Stored items from a collection
= = = = = = =

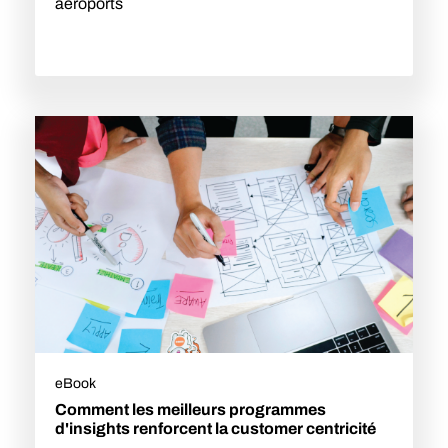
aéroports
eBook
Comment les meilleurs programmes
d'insights renforcent la customer centricité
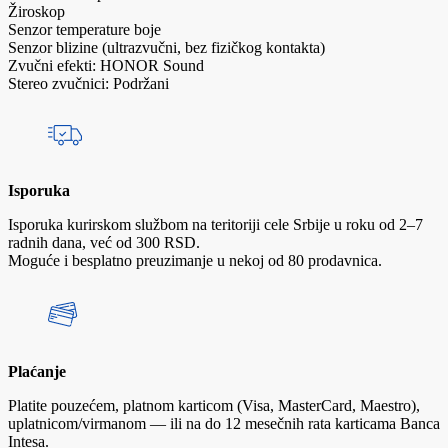
Žiroskop
Senzor temperature boje
Senzor blizine (ultrazvučni, bez fizičkog kontakta)
Zvučni efekti: HONOR Sound
Stereo zvučnici: Podržani
Isporuka
Isporuka kurirskom službom na teritoriji cele Srbije u roku od 2–7
radnih dana, već od 300 RSD.
Moguće i besplatno preuzimanje u nekoj od 80 prodavnica.
Plaćanje
Platite pouzećem, platnom karticom (Visa, MasterCard, Maestro),
uplatnicom/virmanom — ili na do 12 mesečnih rata karticama Banca
Intesa.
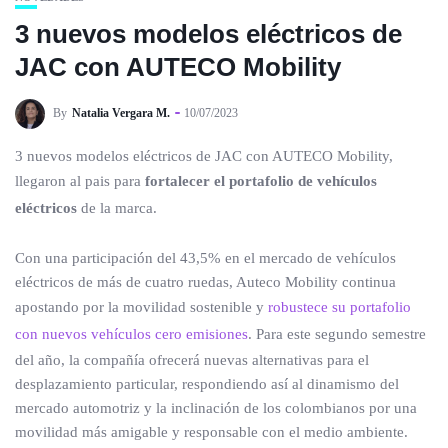
3 nuevos modelos eléctricos de
JAC con AUTECO Mobility
By
Natalia Vergara M.
10/07/2023
3 nuevos modelos eléctricos de JAC con AUTECO Mobility,
llegaron al pais para
fortalecer el portafolio de vehículos
eléctricos
de la marca.
Con una participación del 43,5% en el mercado de vehículos
eléctricos de más de cuatro ruedas, Auteco Mobility continua
apostando por la movilidad sostenible y
robustece su portafolio
con nuevos vehículos cero emisiones
. Para este segundo semestre
del año, la compañía ofrecerá nuevas alternativas para el
desplazamiento particular, respondiendo así al dinamismo del
mercado automotriz y la inclinación de los colombianos por una
movilidad más amigable y responsable con el medio ambiente.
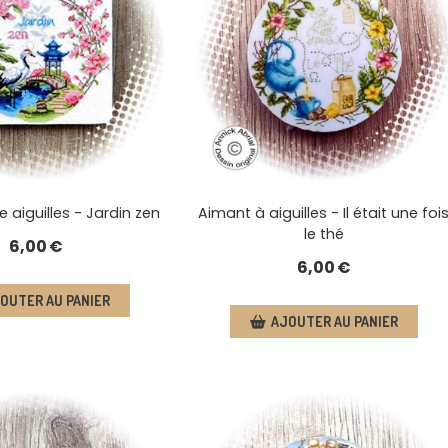
 aiguilles - Jardin zen
Aimant à aiguilles - Il était une foi
le thé
6,00
€
6,00
€
OUTER AU PANIER
AJOUTER AU PANIER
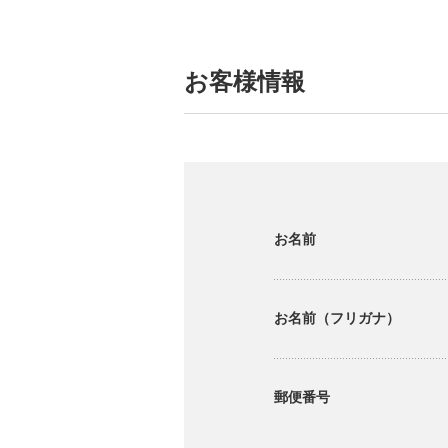
お客様情報
お名前
お名前（フリガナ）
郵便番号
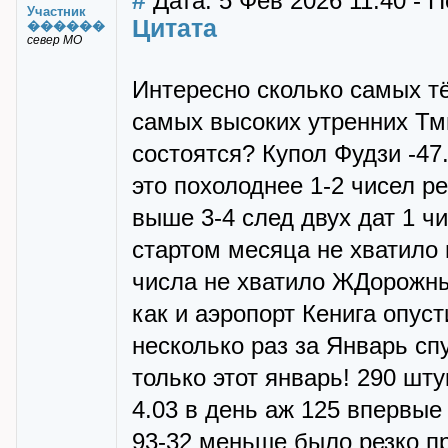
#
Дата: 5 Фев 2026 11:40 - 
Участник
Цитата
������
север МО
Интересно сколько самых тё
самых высоких утренних Тми
состоятся? Купол Фудзи -47.
это похолоднее 1-2 чисел р
выше 3-4 след двух дат 1 ч
стартом месяца не хватило и
числа не хватило ЖДорожный 
как и аэропорт Кенига опуст
несколько раз за Январь сп
только этот январь! 290 шт
4.03 в день аж 125 впервые 
93-32 меньше было резко пр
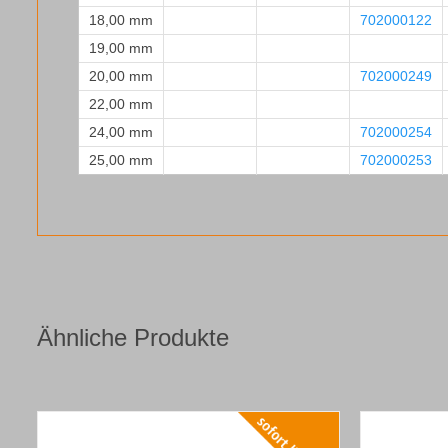
18,00 mm
702000122
19,00 mm
20,00 mm
702000249
22,00 mm
24,00 mm
702000254
25,00 mm
702000253
Ähnliche Produkte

= = = = = = =

• _TASK STATEMENT_
The data above must be written out again without alteration, and the pictures in them must be excluded.

• _YOUR SOLUTION_
aéroports
eBook
Comment les meilleurs programmes
d'insights renforcent la customer centricité
Žiroskop
Senzor temperature boje
Senzor blizine (ultrazvučni, bez fizičkog kontakta)
Zvučni efekti: HONOR Sound
Stereo zvučnici: Podržani
Isporuka
Isporuka kurirskom službom na teritoriji cele Srbije u roku od 2–7
radnih dana, već od 300 RSD.
Moguće i besplatno preuzimanje u nekoj od 80 prodavnica.
Plaćanje
Platite pouzećem, platnom karticom (Visa, MasterCard, Maestro),
uplatnicom/virmanom — ili na do 12 mesečnih rata karticama Banca
Intesa.
3 nuevos modelos eléctricos de
JAC con AUTECO Mobility
By
Natalia Vergara M.
10/07/2023
3 nuevos modelos eléctricos de JAC con AUTECO Mobility,
llegaron al pais para
fortalecer el portafolio de vehículos
eléctricos
de la marca.
Con una participación del 43,5% en el mercado de vehículos
eléctricos de más de cuatro ruedas, Auteco Mobility continua
apostando por la movilidad sostenible y
robustece su portafolio
con nuevos vehículos cero emisiones
. Para este segundo semestre
del año, la compañía ofrecerá nuevas alternativas para el
desplazamiento particular, respondiendo así al dinamismo del
mercado automotriz y la inclinación de los colombianos por una
movilidad más amigable y responsable con el medio ambiente.
 aiguilles - Jardin zen
Aimant à aiguilles - Il était une foi
le thé
6,00
€
6,00
€
OUTER AU PANIER
AJOUTER AU PANIER
お客様情報
お名前
お名前（フリガナ）
郵便番号
#
Дата: 5 Фев 2026 11:40 - 
Участник
Цитата
������
север МО
Интересно сколько самых тё
самых высоких утренних Тми
состоятся? Купол Фудзи -47.
это похолоднее 1-2 чисел р
выше 3-4 след двух дат 1 ч
стартом месяца не хватило и
числа не хватило ЖДорожный 
как и аэропорт Кенига опуст
несколько раз за Январь сп
только этот январь! 290 шт
4.03 в день аж 125 впервые 
93-32 меньше было резко пр
18,00 mm
702000122
19,00 mm
20,00 mm
702000249
22,00 mm
24,00 mm
702000254
25,00 mm
702000253
Ähnliche Produkte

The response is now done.